The latest ruling in the Supreme Court has found in favour of two families who were challenging the Tories and their much-hated “bedroom tax”. Corbyn and the other leaders of the labour movement must now go on the offensive and use this case as a spearhead to attack the Tories and their whole austerity programme.
Earlier this year in January, following a legal challenge at the Court of Appeal, the Tory government’s much-hated “bedroom tax” was ruled to be discriminatory. The legal challenge came from two of its victims – a domestic abuse victim and the grandparents of a disabled teenager. The ruling exempted both these groups from a reduction in housing benefit. The Tories, keen to remove any barriers to their austerity programme, weren’t willing to be shown up by their friends in the courts. Naturally, they appealed the decision and the final verdict was to be taken in the Supreme Court.
This November, seven claimants went to the Supreme Court to seek justice for their situation, where the Court found in favour of two of the families. The ruling stated that the housing benefit regulations allowed claimants to have additional bedrooms for children who require a separate room due to their disability. It also stated that this regulation should apply to adults too. This was the case for the other family, as husband and wife had to sleep in separate rooms due to the latter’s disability. The cases of the other claimants were dismissed, but the judges extended their “profound sympathy” for the cases – unfortunately for these suffering families, however, sympathy isn’t legal tender. One of these was the case of the domestic abuse victim from the Court of Appeals case.
The Tories are looking to save £480 million per year from cuts to the housing benefit bill. The cuts to the housing benefits are affecting the most vulnerable members of our society. Apart from the disabled, the hardest hit will be women and children – especially those women who have been victims of domestic abuse and who have had specially purposed housing. They will be forced to move into smaller accommodation as a result of their reduced housing benefits, which cannot cover costs. This is assuming they can even find accommodation.
As for children, statistics released by the End Child Poverty Coalition show that nearly half of children in the major cities (Birmingham, London, and Manchester) live in poverty. Added to this is the rising number of food banks, with 1.1 million food packages handed out last year according to official estimates. The Trussell Trust has also stated that its food banks are on course for distributing more packages this year than they’ve ever done before. The deeper and harsher cuts to housing benefits will only exacerbate these problems.

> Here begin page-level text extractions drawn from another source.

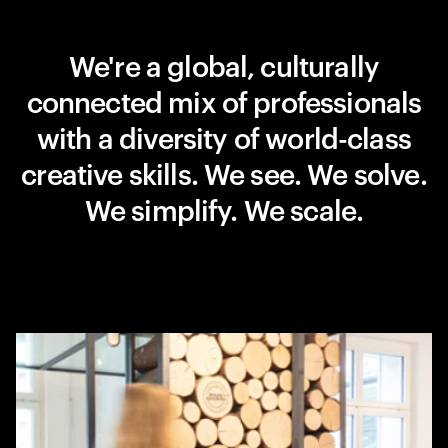
We're a global, culturally
connected mix of professionals
with a diversity of world-class
creative skills. We see. We solve.
We simplify. We scale.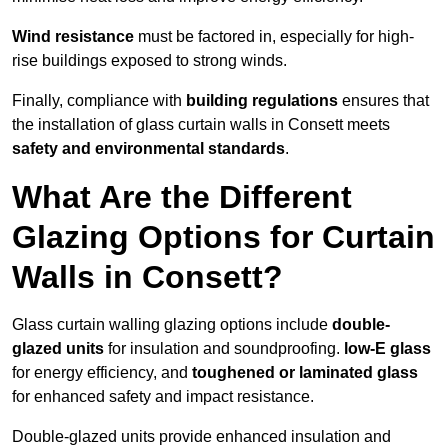
Wind resistance
must be factored in, especially for high-
rise buildings exposed to strong winds.
Finally, compliance with
building regulations
ensures that
the installation of glass curtain walls in Consett meets
safety and environmental standards
.
What Are the Different
Glazing Options for Curtain
Walls in Consett?
Glass curtain walling glazing options include
double-
glazed units
for insulation and soundproofing.
low-E glass
for energy efficiency, and
toughened or laminated glass
for enhanced safety and impact resistance.
Double-glazed units provide enhanced insulation and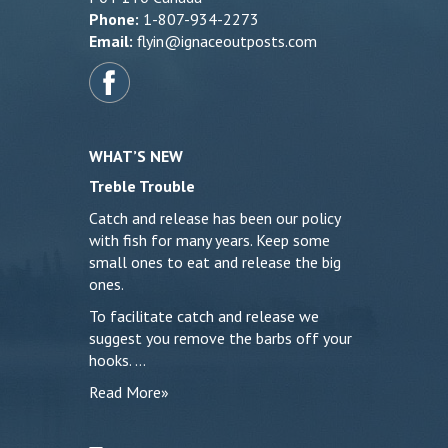
Phone:
1-807-934-2273
Email:
flyin@ignaceoutposts.com
WHAT’S NEW
Treble Trouble
Catch and release has been our policy
with fish for many years. Keep some
small ones to eat and release the big
ones.
To facilitate catch and release we
suggest you remove the barbs off your
hooks. …
Read More»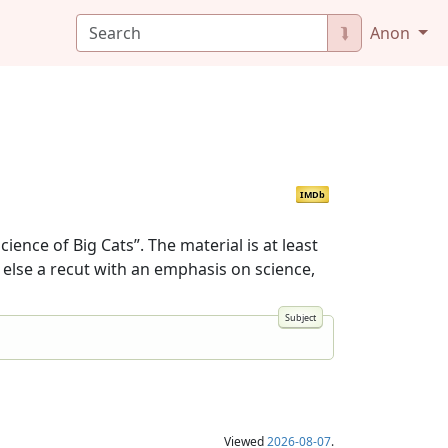
⮯
Anon
IMDb
ence of Big Cats”. The material is at least
 else a recut with an emphasis on science,
Viewed
2026-08-07
.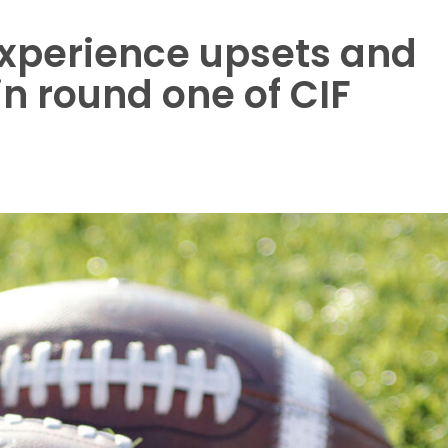
experience upsets and
in round one of CIF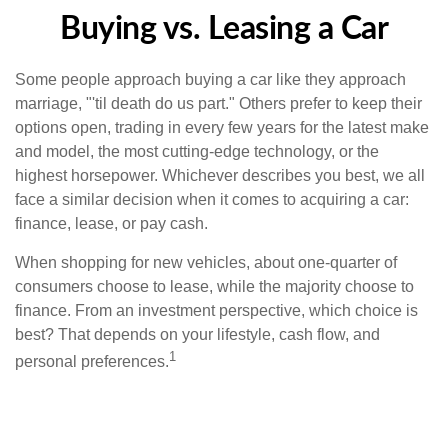
Buying vs. Leasing a Car
Some people approach buying a car like they approach
marriage, "'til death do us part." Others prefer to keep their
options open, trading in every few years for the latest make
and model, the most cutting-edge technology, or the
highest horsepower. Whichever describes you best, we all
face a similar decision when it comes to acquiring a car:
finance, lease, or pay cash.
When shopping for new vehicles, about one-quarter of
consumers choose to lease, while the majority choose to
finance. From an investment perspective, which choice is
best? That depends on your lifestyle, cash flow, and
1
personal preferences.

This is an important victory for those families who the court ruled in favour of and a clear defeat for the Tories and their reviled bedroom tax. There are, however, still many other vulnerable members of society that are falling prey to the cuts, pushing these groups further into poverty. It is vital, therefore, that Corbyn and the other leaders of the labour movement now go on the offensive and use this case as a spearhead to attack the Tories and their whole austerity programme.
At the same time, it must be stressed that the ‘logic’ of cuts isn’t purely a product of the spiteful Tories, but the product of the system they defend: a system that is unable to provide a decent living standard for the vast majority. Indeed, capitalism in crisis demands that the gains won by previous generations be eroded away in order to increase profits. This is the real meaning behind austerity and the attacks on the welfare system, as have been heart-wrenchingly rendered in Ken Loach’s new film, “I, Daniel Blake”.
This court ruling, meanwhile, like the previous ruling, highlights the divisions in the ruling class over how to proceed. A section of the Establishment is wary of the social pressures that are accumulating as a result of the cuts. Even some Tory MPs have expressed concern over the level of austerity proposed in previous budgets. It is clear that, despite years of austerity cuts by Cameron and Osborne, the economy still in dire straits; the uncertainty over Brexit only adds to the economic worries. Hence the shift to a more Keynesian programme of greater government spending by the new Chancellor, Phillip Hammond, at the recent Tory Party conference. These divisions and U-turns are continuing to intensify as each section of the capitalist class and its representatives attempt to find a way out of the crisis – all of them reaching a dead end.
The court rulings, whilst much welcomed, are only temporary gains; they can – and will – be cast aside as the crisis continues and ruling elite becomes increasingly desperate. The only way to guarantee an end to the bedroom tax and all the other reactionary counter-reforms of the Tories is to overthrow the decaying capitalist system they defend and replace it with a socialist society. Only on the basis of a rationally and democratically planned economy can decent housing be provided to all.